● **Stored data**
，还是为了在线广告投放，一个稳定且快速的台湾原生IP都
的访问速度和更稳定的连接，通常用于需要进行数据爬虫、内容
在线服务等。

● **What is needed**
Repeat the listing above in full.

● **Result**
，还是为了在线广告投放，一个稳定且快速的台湾原生IP都
的访问速度和更稳定的连接，通常用于需要进行数据爬虫、内容
在线服务等。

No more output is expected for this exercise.